Secondo Novak, il quale fa un esplicito riferimento alla tradizione ordoliberale e all’economia sociale di mercato, nella versione tedesca, ma anche in quella italiana espressa dal pensiero di Sturzo, il capitalismo, a differenza del socialismo e di tanti altri modelli magnifici sul piano ideale, ma tragici nella loro versione reale, sarebbe l’unico sistema meritevole di essere implementato, per la semplice ragione che, mentre merita un «primo applauso» sulla capacità di produrre benessere e un secondo per la promozione delle libertà politiche, non pretende di riscuoterne un terzo sul versante morale e spirituale; in definitiva, non pretende di fondare un proprio sistema morale, quanto piuttosto è coniugabile con diverse visioni del mondo e dell’uomo. Tuttavia, il rifiuto di una simile pretesa non si risolve necessariamente nell’indifferentismo morale, in quanto sarebbe proprio tale flessibilità a porre le persone che operano nel sistema capitalistico in una posizione di ascolto e di confronto con le diverse prospettive antropologiche che finiscono per animare il sistema e configurarlo anche sul piano morale e spirituale: con riferimento alla distinzione operata da Röpke, Einaudi e Sturzo, non avremmo un unico sistema capitalistico, ma tanti quante sono le prospettive antropologiche con le quali esso si confronta.

Nonostante il 70% degli americani abbia fiducia nel sistema fondato sulla libera iniziativa, lo Stato continua a crescere per dimensioni e competenze. I sostenitori dell’economia di mercato non sembrano in grado di fermare questa deriva, che sta avvicinando gli Stati Uniti a uno statalismo in stile europeo. Ciò accade perché gli stessi cittadini che si dicono a favore del mercato e si lamentano magari dell’eccessivo prelievo fiscale si fanno allettare con facilità da promesse elettorali che si risolvono in una maggiore spesa pubblica e rinuncerebbero con fatica a un benefit acquisito da tempo o a una conveniente detrazione fiscale.

Per smuovere queste posizioni, innervate da interessi particolari, e rilanciare il sistema capitalista nell’ottica del bene comune, Brooks propone un’argomentazione eminentemente morale. Troppo spesso, infatti, i freddi argomenti statistici proposti dagli esperti di economia e dagli assertori del mercato non convincono il cuore della gente e offuscano l’autentica natura del capitalismo. Gli esseri umani sono intrinsecamente morali e tra i ragionamenti materialistici della libera iniziativa e gli argomenti moralistici a sostegno delle pur fallimentari politiche socialiste essi sono empaticamente portati a scegliere queste ultime.

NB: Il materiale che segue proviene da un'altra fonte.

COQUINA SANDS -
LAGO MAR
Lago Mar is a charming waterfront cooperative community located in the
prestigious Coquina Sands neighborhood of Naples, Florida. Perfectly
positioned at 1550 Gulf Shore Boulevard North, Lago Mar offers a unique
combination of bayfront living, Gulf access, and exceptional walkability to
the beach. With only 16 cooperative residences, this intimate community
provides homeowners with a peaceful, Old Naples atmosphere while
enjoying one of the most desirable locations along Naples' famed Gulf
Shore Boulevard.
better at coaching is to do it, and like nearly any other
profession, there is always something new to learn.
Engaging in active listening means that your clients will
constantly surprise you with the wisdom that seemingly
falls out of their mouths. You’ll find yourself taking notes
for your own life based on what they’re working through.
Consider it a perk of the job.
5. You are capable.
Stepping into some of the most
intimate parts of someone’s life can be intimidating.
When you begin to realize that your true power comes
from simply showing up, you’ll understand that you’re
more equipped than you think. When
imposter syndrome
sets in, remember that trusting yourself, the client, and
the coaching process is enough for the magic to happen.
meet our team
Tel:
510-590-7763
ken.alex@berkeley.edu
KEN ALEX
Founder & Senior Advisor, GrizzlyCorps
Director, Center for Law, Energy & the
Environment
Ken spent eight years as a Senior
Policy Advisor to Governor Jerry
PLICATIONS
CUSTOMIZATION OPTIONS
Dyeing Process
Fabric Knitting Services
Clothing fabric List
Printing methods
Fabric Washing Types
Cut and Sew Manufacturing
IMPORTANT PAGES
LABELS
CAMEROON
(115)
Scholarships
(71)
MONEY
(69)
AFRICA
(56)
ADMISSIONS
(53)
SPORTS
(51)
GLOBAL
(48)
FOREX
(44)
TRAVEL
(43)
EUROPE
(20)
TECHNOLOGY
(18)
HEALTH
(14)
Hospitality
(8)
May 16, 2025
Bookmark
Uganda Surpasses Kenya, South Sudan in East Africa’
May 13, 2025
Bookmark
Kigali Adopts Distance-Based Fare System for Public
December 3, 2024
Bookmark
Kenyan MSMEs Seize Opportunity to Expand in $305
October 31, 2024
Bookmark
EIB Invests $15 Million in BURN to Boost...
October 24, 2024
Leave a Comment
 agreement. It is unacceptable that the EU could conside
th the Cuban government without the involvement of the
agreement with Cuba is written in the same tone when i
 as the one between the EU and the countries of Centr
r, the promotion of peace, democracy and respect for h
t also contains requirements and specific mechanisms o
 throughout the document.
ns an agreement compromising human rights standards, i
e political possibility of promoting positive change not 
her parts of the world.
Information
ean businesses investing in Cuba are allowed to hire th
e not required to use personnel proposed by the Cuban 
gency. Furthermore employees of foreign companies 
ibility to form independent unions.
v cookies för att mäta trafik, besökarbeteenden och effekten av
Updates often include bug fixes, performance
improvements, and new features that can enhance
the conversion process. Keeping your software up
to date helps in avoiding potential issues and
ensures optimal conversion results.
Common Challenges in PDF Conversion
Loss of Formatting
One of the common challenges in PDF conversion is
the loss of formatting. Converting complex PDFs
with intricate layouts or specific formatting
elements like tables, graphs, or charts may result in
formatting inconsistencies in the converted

Il capitalismo concorrenziale a tutt’oggi rimane l’unico sistema economico in grado di produrre ricchezza e di contribuire allo sviluppo dell’intera società, sostiene Brooks, ma solo con un discorso a forti tinte morali è possibile farlo riscoprire, così da convincere le persone a rinunciare ai propri piccoli tornaconti personali al fine di costruire una società ricca di opportunità per tutti.

Affinché diventi vincente, un’idea deve dunque prima conquistare il cuore della gente. Ciò può richiedere molto tempo. Secondo Brooks, è giunto il momento che gli assertori della libertà di impresa si facciano avanti e colgano ogni occasione disponibile per spiegare come il sistema capitalistico è coerente dal punto di vista non solo scientifico e materiale, ma anche e soprattutto morale. Nel fare ciò, l’Autore tratta diverse questioni politiche concrete, per le quali, accanto ai dati numerici, propone ragionamenti di carattere morale.

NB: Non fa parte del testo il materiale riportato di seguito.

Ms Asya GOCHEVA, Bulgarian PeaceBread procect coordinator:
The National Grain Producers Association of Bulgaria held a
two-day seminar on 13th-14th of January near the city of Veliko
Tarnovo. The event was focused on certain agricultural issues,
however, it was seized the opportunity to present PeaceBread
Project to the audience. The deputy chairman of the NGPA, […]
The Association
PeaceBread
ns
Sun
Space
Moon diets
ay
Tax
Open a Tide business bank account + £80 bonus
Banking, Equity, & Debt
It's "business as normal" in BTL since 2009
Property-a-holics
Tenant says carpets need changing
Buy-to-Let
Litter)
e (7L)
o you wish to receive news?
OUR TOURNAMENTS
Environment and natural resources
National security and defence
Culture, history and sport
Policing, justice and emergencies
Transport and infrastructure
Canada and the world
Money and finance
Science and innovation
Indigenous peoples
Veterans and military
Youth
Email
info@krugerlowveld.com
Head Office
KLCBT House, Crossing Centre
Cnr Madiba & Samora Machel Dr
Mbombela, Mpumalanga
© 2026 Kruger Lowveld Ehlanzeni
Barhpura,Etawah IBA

Il libero mercato, che meglio di ogni altro sistema garantisce giustizia e mobilità sociale, corrisponde alle preoccupazioni morali delle persone. È innegabile in effetti come l’assistenzialismo non giovi né all’animo umano né al tessuto sociale e, anzi, sia spesso capace solo di condurre verso una spirale di soffocamento dell’intraprendenza individuale e di dipendenza dallo Stato. Solo una società civile attiva e poliarchica si confà alla democrazia e serve il bene comune. La chiave di ciò è, per Brooks, il «successo conquistato», che, per mezzo di rischi e sacrifici, avvicina alla felicità e alla realizzazione personale molto di più di un welfare assistenzialista. Il sistema capitalistico, fondato su libertà, competizione e meritocrazia, esalta le individualità, produce equità di opportunità, aiuta gli svantaggiati, spinge le persone all’aiuto reciproco e le predispone alla carità.